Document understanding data
- - -
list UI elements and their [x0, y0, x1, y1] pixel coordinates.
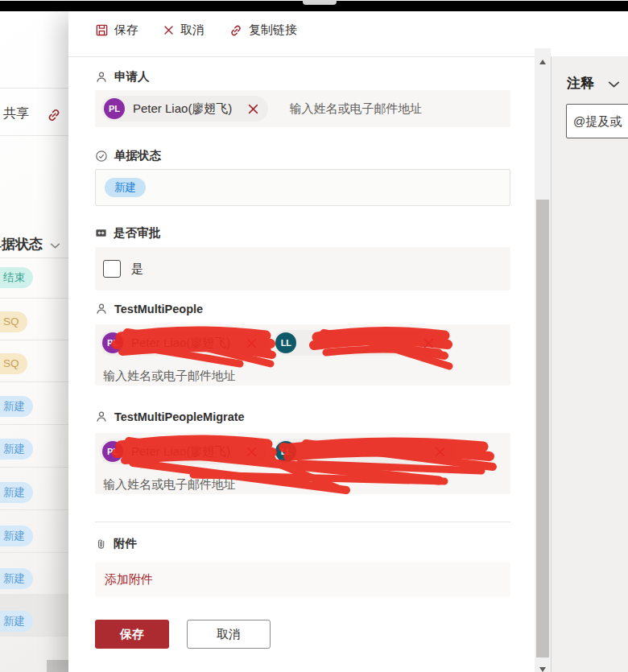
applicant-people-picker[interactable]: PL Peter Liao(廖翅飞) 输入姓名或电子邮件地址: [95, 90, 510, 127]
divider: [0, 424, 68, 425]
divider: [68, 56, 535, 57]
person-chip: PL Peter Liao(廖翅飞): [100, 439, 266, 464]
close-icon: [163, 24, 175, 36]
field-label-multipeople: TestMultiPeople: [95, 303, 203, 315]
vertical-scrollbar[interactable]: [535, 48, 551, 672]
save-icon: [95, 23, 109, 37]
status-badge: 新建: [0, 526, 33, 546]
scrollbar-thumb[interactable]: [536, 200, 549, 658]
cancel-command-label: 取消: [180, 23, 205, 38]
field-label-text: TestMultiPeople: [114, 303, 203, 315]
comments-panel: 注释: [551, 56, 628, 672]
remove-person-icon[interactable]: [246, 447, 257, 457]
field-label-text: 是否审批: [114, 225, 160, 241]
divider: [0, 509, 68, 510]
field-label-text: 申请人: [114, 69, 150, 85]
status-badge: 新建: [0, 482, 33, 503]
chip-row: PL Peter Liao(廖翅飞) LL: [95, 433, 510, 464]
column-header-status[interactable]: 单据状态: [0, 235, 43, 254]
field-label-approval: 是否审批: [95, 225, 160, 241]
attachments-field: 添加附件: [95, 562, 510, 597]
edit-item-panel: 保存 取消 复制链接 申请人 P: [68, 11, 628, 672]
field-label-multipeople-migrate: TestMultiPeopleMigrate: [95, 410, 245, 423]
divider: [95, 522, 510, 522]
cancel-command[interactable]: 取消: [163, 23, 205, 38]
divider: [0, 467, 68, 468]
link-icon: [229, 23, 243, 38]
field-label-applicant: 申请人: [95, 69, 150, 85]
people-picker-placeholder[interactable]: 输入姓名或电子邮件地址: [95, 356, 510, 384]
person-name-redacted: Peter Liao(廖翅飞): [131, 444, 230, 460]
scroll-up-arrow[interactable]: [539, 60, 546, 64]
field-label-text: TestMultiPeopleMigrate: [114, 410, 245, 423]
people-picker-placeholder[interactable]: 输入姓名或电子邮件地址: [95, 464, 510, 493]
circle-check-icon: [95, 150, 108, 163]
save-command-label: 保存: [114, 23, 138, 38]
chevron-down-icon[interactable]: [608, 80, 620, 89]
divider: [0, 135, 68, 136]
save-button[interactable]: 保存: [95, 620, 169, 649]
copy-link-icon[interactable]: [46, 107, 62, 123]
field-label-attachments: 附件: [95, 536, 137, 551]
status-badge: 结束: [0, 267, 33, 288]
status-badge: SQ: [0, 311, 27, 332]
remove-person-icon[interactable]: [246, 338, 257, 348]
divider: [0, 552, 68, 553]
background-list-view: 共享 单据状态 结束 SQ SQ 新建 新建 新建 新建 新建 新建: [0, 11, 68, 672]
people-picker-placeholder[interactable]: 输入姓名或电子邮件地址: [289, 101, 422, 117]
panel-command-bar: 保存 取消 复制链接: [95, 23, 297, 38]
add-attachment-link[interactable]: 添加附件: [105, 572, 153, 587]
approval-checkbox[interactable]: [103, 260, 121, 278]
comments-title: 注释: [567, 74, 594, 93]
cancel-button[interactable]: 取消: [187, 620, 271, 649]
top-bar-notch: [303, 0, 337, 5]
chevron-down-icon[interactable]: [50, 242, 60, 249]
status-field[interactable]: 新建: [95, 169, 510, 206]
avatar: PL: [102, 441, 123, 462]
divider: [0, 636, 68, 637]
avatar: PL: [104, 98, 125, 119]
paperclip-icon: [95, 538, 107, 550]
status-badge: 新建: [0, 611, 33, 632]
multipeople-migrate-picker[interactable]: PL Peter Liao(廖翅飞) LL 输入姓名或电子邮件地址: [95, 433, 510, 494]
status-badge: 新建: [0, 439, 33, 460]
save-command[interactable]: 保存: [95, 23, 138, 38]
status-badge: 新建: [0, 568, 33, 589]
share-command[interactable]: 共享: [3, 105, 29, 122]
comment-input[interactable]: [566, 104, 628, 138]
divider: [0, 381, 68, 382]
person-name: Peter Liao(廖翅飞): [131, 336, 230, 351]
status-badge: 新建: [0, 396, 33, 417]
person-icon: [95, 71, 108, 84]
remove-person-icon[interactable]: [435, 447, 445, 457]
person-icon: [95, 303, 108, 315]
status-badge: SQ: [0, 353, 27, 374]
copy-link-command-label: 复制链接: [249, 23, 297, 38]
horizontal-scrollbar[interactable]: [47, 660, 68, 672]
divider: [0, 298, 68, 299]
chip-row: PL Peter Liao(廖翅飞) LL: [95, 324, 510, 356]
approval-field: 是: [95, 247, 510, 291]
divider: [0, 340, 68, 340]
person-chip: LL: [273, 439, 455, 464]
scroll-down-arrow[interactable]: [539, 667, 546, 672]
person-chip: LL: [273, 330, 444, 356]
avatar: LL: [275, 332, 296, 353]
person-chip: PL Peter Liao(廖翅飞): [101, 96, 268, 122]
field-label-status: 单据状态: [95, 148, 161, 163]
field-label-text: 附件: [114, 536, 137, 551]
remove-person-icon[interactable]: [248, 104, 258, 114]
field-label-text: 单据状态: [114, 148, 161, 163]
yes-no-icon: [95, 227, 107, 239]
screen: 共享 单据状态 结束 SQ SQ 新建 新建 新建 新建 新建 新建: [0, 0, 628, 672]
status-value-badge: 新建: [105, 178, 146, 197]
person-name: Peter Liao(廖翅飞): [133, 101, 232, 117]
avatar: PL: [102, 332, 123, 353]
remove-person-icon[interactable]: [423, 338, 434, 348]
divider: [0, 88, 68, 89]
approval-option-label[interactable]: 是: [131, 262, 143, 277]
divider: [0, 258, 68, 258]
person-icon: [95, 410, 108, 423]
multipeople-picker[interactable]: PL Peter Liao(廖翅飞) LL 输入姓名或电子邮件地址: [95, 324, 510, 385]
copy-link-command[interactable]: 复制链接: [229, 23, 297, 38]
- - -
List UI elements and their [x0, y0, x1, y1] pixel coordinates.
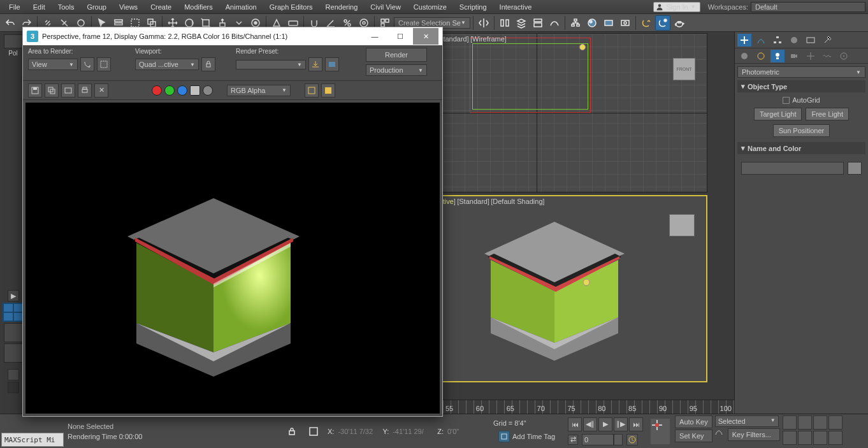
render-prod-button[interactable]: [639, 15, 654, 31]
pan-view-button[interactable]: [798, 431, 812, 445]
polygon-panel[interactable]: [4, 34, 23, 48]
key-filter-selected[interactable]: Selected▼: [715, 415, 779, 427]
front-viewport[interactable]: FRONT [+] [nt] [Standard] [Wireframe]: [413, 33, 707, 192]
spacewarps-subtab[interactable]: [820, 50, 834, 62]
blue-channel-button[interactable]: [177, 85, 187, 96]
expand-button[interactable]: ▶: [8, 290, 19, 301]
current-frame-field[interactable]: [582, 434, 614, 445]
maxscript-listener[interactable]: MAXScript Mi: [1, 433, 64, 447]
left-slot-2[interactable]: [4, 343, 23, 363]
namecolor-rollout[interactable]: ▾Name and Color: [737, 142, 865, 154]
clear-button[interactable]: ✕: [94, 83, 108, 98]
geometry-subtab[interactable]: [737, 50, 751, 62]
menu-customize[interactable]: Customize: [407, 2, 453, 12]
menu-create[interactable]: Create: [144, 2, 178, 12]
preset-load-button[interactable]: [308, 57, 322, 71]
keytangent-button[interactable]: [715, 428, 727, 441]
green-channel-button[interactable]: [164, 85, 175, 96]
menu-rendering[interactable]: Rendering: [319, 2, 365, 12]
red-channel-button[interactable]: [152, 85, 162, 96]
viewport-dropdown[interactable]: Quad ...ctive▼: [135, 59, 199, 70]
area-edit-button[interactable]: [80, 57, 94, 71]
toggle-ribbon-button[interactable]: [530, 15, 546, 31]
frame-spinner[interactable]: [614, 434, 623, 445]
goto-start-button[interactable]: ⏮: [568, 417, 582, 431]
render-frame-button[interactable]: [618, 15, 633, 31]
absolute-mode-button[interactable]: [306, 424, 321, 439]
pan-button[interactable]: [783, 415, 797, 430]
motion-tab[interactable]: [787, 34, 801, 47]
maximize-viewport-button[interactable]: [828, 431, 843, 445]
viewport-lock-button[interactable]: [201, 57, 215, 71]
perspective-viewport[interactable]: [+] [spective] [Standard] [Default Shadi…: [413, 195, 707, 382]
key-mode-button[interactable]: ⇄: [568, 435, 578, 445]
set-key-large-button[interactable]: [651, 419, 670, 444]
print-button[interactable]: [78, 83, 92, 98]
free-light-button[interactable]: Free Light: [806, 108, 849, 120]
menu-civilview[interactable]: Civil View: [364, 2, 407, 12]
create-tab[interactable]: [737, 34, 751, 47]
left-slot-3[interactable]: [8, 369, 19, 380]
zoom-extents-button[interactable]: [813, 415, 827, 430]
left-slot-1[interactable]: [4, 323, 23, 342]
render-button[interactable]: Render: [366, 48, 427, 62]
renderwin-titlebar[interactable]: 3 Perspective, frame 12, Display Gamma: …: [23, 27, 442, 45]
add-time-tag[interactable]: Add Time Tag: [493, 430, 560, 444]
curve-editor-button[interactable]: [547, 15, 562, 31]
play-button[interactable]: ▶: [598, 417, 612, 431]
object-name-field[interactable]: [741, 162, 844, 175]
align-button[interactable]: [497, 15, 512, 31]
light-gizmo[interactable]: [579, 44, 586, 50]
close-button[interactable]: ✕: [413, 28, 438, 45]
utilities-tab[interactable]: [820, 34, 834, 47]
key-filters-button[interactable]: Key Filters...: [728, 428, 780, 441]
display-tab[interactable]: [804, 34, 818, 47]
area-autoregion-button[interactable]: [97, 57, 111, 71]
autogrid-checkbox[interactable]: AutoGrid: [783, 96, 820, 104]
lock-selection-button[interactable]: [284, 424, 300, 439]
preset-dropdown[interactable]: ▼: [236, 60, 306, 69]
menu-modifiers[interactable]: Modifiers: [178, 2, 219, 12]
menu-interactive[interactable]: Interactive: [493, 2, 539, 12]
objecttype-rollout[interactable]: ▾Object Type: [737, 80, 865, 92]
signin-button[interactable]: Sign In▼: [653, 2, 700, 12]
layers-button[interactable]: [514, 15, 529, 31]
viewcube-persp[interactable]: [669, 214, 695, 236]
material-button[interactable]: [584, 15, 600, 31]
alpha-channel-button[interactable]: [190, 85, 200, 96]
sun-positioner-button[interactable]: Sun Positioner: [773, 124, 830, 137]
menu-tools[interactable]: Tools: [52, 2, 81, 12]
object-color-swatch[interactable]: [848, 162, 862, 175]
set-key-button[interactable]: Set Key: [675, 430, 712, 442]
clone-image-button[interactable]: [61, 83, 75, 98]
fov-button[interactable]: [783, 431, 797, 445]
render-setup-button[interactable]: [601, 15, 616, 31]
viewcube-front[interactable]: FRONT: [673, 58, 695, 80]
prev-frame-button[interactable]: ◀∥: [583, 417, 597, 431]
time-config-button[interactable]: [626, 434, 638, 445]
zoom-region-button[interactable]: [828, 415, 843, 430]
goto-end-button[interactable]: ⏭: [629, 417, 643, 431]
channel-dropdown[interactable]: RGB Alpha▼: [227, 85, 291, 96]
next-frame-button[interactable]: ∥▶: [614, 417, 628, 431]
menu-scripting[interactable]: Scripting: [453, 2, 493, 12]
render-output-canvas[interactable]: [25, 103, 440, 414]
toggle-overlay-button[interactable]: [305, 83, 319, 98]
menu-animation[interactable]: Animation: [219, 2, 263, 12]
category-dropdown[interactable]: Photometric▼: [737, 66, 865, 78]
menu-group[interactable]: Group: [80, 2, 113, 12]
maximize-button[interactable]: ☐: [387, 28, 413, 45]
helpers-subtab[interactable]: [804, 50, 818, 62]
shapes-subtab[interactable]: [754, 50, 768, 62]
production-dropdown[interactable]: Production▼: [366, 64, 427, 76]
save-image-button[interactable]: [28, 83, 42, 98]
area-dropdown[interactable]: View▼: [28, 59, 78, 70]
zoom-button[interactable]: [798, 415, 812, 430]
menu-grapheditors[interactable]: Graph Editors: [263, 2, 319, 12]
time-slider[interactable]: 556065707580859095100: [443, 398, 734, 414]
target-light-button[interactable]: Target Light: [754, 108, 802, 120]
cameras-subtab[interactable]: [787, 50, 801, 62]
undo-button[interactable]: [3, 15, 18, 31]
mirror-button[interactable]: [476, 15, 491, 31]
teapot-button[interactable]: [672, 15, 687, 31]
- - -
• **Problem**
From the entries above, copy every line where the word "attachments" shows up.

• **Answer for this exercise**
attachments-field: 添加附件: [95, 562, 510, 597]
field-label-attachments: 附件: [95, 536, 137, 551]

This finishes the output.